Few years exhibited this more than 1945, a prime modern candidate for Worst Year Ever. Winter saw Holocaust death marches. Summer brought the first and so far only two acts of atomic warfare, when the United States dropped nuclear bombs on the Japanese cities of Hiroshima on Aug. 6, and Nagasaki on Aug. 9.

It meets the Worst Year Ever criteria of events that project through history. An anti-Semitic ideology forged in the plague fears of medieval Europe centuries earlier inspired fascist empire-building, and its ideological legacy remains a major national security priority in Canada and around the world today, where neo-Nazi and white nationalist movements are ascendant.

Nuclear physics had gone from the discovery of X-rays to the atomic bomb in less than 50 years.
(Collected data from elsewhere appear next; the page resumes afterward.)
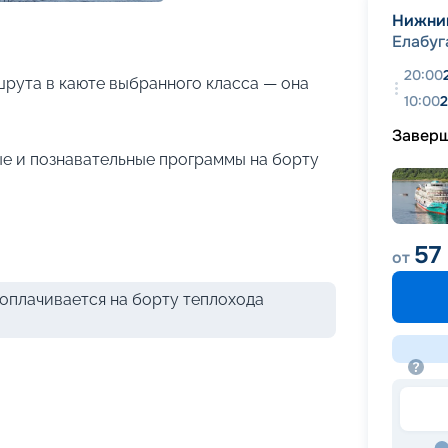
+
19
фотографий
Нижни
Елабуг
20:00
рута в каюте выбранного класса — она
10:00
2
Завер
е и познавательные программы на борту
57
от
оплачивается на борту теплохода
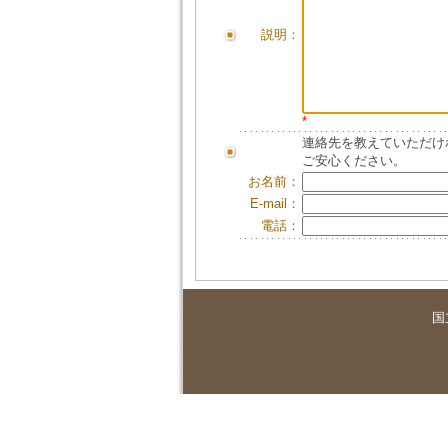
説明：
*
連絡先を教えていただけ
ご安心ください。
お名前：
E-mail：
電話：
国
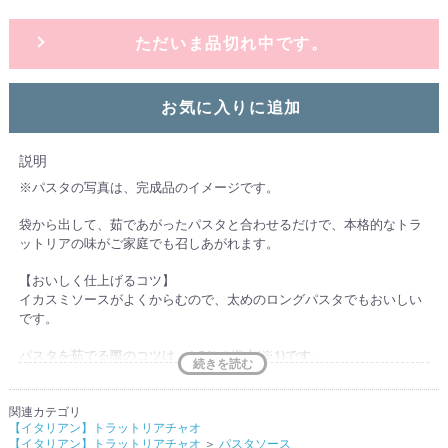
ただいま品切れ中です。
お気に入りに追加
説明
※パスタの写真は、完成品のイメージです。
袋から出して、茹であがったパスタと合わせるだけで、本格的なトラ
ットリアの味がご家庭でも召しあがれます。
【おいしく仕上げるコツ】
イカスミソースがよくからむので、太めのロングパスタでもおいしい
です。
パスタを茹でる際のコツは、1.5％の塩水(※1)です。
パスタに塩味がついて、ソースとちょうどよくなります。
※1 水1リットルに対して、塩を約15g
関連カテゴリ
【イタリアン】トラットリアチャオ
イカスミパスタは、フライパンでパスタソースと和えて1～2分炒める
【イタリアン】トラットリアチャオ
＞
パスタソース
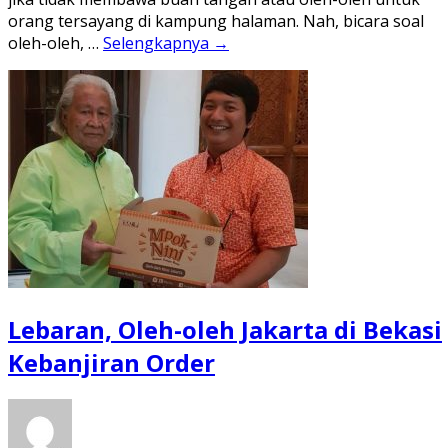
orang tersayang di kampung halaman. Nah, bicara soal
oleh-oleh, …
Selengkapnya →
Lebaran, Oleh-oleh Jakarta di Bekasi
Kebanjiran Order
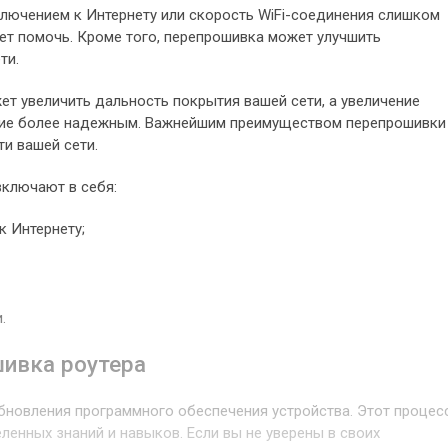
ключением к Интернету или скорость WiFi-соединения слишком
ет помочь. Кроме того, перепрошивка может улучшить
ти.
жет увеличить дальность покрытия вашей сети, а увеличение
ние более надежным. Важнейшим преимуществом перепрошивки
ти вашей сети.
ключают в себя:
к Интернету;
.
шивка роутера
бновления программного обеспечения устройства. Этот процес
енных знаний и навыков. Если вы не уверены в своих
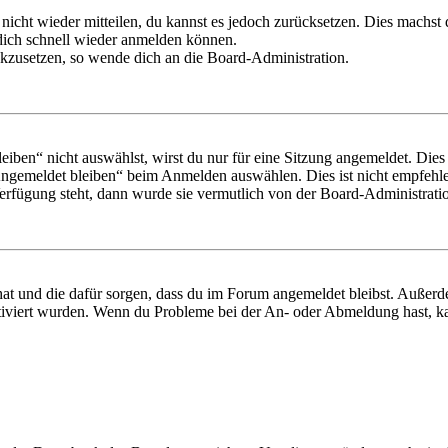
 nicht wieder mitteilen, du kannst es jedoch zurücksetzen. Dies machs
 dich schnell wieder anmelden können.
ückzusetzen, so wende dich an die Board-Administration.
en“ nicht auswählst, wirst du nur für eine Sitzung angemeldet. Dies
Angemeldet bleiben“ beim Anmelden auswählen. Dies ist nicht empfehle
Verfügung steht, dann wurde sie vermutlich von der Board-Administratio
 hat und die dafür sorgen, dass du im Forum angemeldet bleibst. Außer
tiviert wurden. Wenn du Probleme bei der An- oder Abmeldung hast, ka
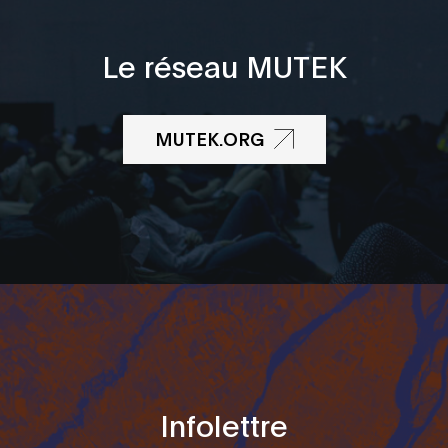
Le réseau MUTEK
MUTEK.ORG
Infolettre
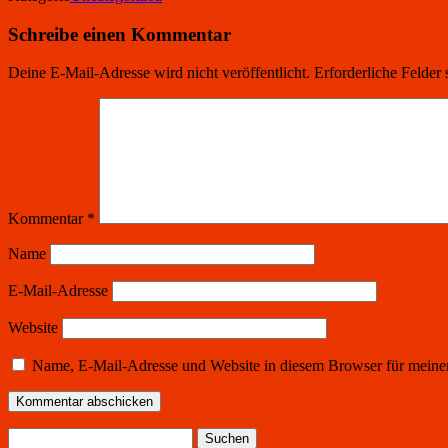
Schreibe einen Kommentar
Deine E-Mail-Adresse wird nicht veröffentlicht.
Erforderliche Felder 
Kommentar
*
Name
E-Mail-Adresse
Website
Name, E-Mail-Adresse und Website in diesem Browser für meine
Suchen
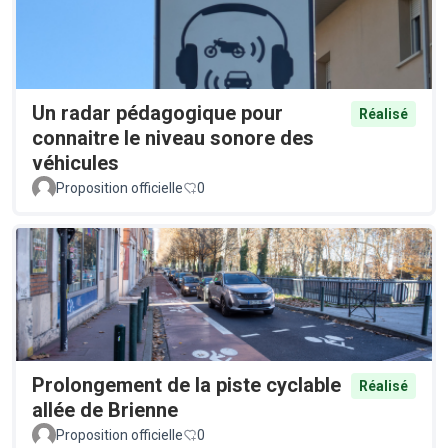
Un radar pédagogique pour
Réalisé
connaitre le niveau sonore des
véhicules
Proposition officielle
0
Prolongement de la piste cyclable
Réalisé
allée de Brienne
Proposition officielle
0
Two years later, horrified at the events of 1945, atomic scientists created the Doomsday Clock, which in recent years has been ticking closer to midnight. It now stands at 11:58:20 pm, 100 seconds to midnight, with an update due in January.

The Allied victory in 1945 also left the legacy of American superpower, which was great if you were born in America in the following years, less so in places such as Iraq.

So 1945 ticks all the boxes for Worst Year Ever except for one. It bucked the premise of this series that New Year’s should seem hopeless.